500’den fazla protestocuyu öldüren ve binlerce kişiyi gözaltına alan ordunun saldırılarına rağmen, Myanmar halkı kahramanca direnmeye devam ediyor. Demokratik olduğunu iddia eden örgütlerin, solun, dünyadaki işçi ve halk örgütlerinin tüm desteğini büyük bir aciliyetle hak ediyorlar. Tüm hükümetlerin darbecileri siyasi ve ekonomik olarak izole etmelerini talep ediyoruz. Chevron ve Total gibi çokuluslu şirketler aracılığıyla orduyla olan ortaklıklarını sürdüren Amerikan emperyalizminin ve Avrupa Birliği’nin (AB) ikiyüzlülüğünü ve darbecilere verdikleri destekle doğrudan suç ortaklığı yapan Rusya ve Çin’i kınıyoruz.
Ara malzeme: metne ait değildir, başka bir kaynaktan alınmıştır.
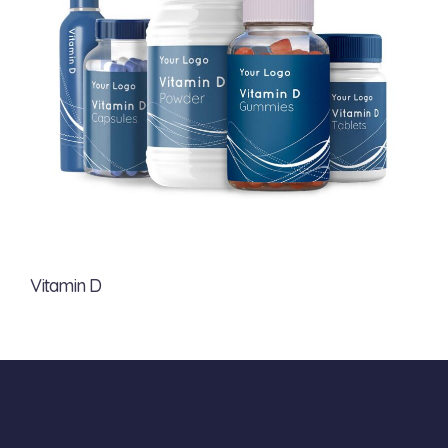
Vitamin D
İUB-DE olarak, darbeye ve diktatörlüğe karşı mücadelede Myanmar halkları için temel çıkış yolunun; dinsel ve etnik bölünmeleri aşacak ve isteyen halklara ulusların kendi kaderini tayin hakkını da tanıyacak bir işçi ve halk hükümeti ortaya koymaktan geçtiğini düşünüyoruz.

Bu uğurda Myanmar halklarının darbeye ve cani askeri diktatörlüğe karşı devrimci seferberliği ile mümkün olan en geniş uluslararası dayanışma çağrısını yapıyoruz.

Kahrolsun askeri darbe!

Tüm siyasi tutuklular serbest bırakılsın!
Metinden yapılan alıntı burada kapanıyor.